Lorsqu’on s’enfonce enfin dans la forêt, je sens les ondes magiques faiblir. Les taillis ont beau être clairsemés et notre itinéraire croiser de nombreuses routes et chemins, le troll est ici chez lui, en sécurité. Il se débarrasse d’ailleurs de son accoutrement grotesque derrière un arbre. Note pour l’expert : les trolls semblent tout à fait insensibles au froid.
— C’est encore loin ? je demande d’une voix plaintive en sortant la bouteille d’eau de ma sacoche pour étancher une soif exacerbée par la course.

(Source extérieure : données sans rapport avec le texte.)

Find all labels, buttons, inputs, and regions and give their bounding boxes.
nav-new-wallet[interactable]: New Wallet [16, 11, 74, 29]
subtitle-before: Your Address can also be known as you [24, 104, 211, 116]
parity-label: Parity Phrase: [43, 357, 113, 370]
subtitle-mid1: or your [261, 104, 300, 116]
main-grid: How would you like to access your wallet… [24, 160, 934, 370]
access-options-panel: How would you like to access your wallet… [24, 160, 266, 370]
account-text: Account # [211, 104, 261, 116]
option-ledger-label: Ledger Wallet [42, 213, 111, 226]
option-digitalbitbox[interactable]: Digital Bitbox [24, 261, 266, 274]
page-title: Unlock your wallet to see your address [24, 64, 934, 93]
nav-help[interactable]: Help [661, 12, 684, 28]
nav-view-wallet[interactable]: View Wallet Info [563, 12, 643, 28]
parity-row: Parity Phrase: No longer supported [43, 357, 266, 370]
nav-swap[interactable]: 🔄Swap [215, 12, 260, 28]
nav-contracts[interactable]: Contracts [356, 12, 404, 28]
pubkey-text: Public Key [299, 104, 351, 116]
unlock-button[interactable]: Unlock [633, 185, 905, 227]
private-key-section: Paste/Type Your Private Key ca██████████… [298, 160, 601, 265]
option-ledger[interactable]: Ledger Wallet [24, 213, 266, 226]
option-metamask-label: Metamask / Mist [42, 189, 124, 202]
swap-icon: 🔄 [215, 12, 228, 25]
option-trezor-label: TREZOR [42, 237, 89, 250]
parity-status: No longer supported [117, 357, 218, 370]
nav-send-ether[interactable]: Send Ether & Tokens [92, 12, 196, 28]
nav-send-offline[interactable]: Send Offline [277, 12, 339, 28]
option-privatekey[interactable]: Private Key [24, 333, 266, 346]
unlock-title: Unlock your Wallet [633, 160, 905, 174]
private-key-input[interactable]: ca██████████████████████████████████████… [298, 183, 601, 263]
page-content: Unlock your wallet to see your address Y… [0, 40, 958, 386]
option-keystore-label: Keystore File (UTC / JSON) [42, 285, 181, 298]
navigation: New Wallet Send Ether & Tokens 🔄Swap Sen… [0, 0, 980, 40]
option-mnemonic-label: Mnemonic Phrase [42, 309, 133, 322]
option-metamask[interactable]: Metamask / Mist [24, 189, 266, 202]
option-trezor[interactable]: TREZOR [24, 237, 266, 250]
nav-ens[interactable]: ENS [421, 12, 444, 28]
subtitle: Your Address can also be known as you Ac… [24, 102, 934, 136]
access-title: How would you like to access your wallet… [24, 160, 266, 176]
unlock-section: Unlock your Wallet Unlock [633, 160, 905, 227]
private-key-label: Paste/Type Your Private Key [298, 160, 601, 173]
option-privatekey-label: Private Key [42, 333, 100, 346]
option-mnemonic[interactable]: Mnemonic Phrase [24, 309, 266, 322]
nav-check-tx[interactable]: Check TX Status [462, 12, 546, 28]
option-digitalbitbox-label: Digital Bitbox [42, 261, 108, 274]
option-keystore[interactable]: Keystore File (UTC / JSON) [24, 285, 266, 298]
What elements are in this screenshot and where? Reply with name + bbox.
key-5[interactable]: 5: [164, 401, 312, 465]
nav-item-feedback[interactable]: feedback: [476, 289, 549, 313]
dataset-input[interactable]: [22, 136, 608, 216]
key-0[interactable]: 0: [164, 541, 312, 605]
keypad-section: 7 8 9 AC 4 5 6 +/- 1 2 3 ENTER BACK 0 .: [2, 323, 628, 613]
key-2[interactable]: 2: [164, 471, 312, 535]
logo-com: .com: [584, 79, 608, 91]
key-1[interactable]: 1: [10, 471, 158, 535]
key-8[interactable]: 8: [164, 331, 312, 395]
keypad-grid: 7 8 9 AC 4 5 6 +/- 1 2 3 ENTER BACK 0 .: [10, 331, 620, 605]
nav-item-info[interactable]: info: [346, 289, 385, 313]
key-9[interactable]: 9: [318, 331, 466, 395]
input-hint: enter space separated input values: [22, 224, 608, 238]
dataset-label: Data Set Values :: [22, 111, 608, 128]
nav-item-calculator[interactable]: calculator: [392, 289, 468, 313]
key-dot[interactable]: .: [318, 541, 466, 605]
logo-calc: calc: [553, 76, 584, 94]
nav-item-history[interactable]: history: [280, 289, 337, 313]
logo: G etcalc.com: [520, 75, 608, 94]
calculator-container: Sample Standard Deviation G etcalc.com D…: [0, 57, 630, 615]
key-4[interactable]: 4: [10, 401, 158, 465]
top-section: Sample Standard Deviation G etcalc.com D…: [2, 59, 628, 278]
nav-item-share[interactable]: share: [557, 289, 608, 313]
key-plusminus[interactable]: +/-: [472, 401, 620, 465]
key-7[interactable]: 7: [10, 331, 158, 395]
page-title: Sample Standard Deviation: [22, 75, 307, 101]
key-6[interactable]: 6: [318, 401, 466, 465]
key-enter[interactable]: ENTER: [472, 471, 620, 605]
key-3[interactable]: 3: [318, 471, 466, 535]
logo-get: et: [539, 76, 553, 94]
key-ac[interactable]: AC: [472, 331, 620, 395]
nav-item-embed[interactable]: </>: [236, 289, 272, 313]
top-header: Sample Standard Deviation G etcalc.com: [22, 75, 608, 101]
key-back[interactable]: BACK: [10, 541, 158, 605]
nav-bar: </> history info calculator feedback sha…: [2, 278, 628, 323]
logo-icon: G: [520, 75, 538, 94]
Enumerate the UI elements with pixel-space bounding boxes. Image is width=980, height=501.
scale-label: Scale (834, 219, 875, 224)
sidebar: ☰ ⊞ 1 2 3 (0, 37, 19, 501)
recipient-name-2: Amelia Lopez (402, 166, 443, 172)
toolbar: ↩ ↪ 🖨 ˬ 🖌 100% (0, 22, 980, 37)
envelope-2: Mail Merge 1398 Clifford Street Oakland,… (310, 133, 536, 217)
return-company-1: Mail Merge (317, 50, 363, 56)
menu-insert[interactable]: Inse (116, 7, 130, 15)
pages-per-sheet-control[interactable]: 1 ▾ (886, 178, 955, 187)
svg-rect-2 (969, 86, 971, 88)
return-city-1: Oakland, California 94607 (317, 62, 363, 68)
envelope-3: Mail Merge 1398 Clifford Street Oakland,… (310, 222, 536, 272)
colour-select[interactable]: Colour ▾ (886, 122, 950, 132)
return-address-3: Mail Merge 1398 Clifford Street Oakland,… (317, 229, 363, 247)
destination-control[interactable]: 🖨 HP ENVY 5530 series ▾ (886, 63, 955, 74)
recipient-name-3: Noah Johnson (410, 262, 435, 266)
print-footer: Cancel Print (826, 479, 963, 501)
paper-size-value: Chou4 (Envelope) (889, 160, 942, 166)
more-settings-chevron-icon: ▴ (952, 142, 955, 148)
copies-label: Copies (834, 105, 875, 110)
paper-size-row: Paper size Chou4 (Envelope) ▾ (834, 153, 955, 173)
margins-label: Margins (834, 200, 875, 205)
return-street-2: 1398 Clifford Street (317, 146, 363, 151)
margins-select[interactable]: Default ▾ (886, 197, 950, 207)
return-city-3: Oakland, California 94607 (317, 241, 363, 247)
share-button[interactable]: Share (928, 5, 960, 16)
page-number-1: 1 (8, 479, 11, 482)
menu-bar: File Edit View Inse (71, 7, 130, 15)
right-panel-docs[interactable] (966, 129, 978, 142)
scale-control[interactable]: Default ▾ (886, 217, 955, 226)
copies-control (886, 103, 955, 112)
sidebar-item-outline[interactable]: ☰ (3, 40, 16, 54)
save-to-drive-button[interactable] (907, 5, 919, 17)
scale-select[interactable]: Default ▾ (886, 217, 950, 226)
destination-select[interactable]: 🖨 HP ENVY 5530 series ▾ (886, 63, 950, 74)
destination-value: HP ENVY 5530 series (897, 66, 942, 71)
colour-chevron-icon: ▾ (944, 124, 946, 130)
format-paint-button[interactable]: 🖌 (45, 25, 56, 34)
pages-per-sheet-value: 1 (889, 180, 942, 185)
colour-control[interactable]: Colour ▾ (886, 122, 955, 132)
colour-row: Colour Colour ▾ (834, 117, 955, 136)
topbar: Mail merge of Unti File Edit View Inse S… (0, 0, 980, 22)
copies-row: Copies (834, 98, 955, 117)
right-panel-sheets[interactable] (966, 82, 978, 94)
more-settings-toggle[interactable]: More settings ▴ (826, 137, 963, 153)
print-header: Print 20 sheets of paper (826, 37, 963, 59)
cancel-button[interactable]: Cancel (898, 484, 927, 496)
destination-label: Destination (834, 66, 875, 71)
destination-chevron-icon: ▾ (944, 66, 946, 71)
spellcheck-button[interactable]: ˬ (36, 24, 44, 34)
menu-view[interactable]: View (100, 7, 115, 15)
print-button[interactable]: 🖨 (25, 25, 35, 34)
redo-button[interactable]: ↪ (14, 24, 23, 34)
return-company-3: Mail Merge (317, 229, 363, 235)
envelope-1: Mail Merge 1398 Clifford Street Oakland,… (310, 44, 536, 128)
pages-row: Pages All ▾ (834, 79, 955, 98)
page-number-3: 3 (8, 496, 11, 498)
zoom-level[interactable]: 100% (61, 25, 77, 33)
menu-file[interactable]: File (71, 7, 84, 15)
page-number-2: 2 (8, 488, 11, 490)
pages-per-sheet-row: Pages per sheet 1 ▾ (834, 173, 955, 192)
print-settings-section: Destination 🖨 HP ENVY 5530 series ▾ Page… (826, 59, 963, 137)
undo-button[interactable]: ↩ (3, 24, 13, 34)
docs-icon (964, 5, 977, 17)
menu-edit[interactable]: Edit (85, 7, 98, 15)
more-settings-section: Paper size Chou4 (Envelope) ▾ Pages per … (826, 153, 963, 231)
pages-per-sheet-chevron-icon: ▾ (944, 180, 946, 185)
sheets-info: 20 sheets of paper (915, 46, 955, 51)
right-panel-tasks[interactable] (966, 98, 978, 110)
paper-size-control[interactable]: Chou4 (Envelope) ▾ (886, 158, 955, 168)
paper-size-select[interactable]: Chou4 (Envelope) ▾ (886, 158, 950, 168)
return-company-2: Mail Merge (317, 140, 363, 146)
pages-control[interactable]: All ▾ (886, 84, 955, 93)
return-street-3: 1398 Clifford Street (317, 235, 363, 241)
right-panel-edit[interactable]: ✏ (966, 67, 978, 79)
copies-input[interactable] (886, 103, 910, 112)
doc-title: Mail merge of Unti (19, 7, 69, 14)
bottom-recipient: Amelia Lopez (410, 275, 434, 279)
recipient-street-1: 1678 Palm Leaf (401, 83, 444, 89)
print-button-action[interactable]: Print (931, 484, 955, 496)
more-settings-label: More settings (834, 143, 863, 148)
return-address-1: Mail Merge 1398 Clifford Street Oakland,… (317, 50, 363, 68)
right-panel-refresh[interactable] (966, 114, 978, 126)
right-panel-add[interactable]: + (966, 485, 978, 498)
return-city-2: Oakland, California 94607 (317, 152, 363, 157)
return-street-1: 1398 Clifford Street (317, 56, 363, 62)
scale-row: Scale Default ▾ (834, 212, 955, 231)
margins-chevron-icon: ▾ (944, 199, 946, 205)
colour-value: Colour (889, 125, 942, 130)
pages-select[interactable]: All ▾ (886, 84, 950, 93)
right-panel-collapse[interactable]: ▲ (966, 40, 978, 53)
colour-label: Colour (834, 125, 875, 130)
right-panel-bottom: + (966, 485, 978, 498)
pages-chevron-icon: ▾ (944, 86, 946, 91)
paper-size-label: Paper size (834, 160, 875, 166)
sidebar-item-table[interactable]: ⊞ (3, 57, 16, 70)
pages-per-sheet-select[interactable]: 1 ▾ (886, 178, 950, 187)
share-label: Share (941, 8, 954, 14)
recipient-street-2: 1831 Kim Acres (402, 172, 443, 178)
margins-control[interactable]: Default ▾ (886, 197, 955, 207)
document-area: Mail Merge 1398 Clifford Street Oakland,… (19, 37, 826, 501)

— « La distance creuse et creuse la distance. » Hiéronymus.
— Je présume que c’est oui, alors.
— « Le premier signe de l’ignorance, c’est de présumer que l’on sait. » Baltasar Gracián y Morales. J’alterne mes références, par égard pour ta condition d’homme !
— Gna, gna !
Indifférent à ma mauvaise humeur, Erglug allonge encore ses foulées de géant. Me voilà obligé de courir. Je déteste ça ! Une fois, pour essayer d’impressionner Ombe, je suis arrivé au local de l’Association en tenue de joggeur essoufflé, mais la seule chose que j’ai réussi à tirer de son beau visage, c’est un sourire condescendant. De ce jour, j’ai décidé pour la séduire de miser sur l’humour.
— On arrive, me lance Erglug.
— Pas possible, je souffle, les poumons brûlés au troisième degré.
Devant nous, les eaux calmes et noires d’un lac. À quelques encablures, deux îles touffues. Le regard explicite du troll ne laisse planer aucun doute sur notre destination finale.
— Laisse-moi deviner. On va devoir nager ?
— Toi si tu veux, répond Erglug goguenard. Moi comme Hiéronymus, qui en bon troll qu’il était, à toujours considéré l’eau avec méfiance, je préfère « mener ma barque sur les eaux noires des futurs incertains ».
Puis il extirpe d’une cache aménagée dans la rive une solide embarcation équipée d’une paire de rames. Je dissimule un lâche soulagement. Honnêtement, je ne me voyais pas entrer dans cette eau sombre et glacée, même pour les beaux yeux d’Ombe. La chevalerie infinie dans ses intentions, a malheureusement des limites physiques.
Erglug grimpe dans le canot qui, par miracle, consent à rester à la surface. J’hésite à le rejoindre, mais la confiance qu’il arbore est communicative. Je ferme les yeux et me musse contre les planches de la proue (ce mot m’a toujours plu et puis c’est agréable, hein Alfred, de musser). Hum…
Avec une habileté consommée, Erglug propulse en quelques énergiques coups de rame la barque vers la plus sauvage des îles. D’où montent, grandissants et barbares, des éclats de rire et de musique.
— Vous n’avez pas peur qu’on vous surprenne pendant votre fête ? je demande.
Comme si Erglug était du genre à avoir peur de quelque chose.
— Au cas où tu ne l’aurais pas remarqué, jeune mage perspicace, il fait nuit et froid. Ce qui limite le risque de rencontres. Et puis ces îles sont interdites d’accès, pour le plus grand bonheur des oiseaux… et des trolls ! Quant au reste, c’est l’affaire de l’Association. Un accord entre elle et nous.
Un accord avec l’Association ? Laissant ma surprise en jachère, j’estime le moment tout à fait venu pour faire l’aveu à Erglug de mon statut officiel. Que j’avais retardé jusque-là, ne sachant trop de quelle cote de popularité jouissait l’Association auprès des trolls.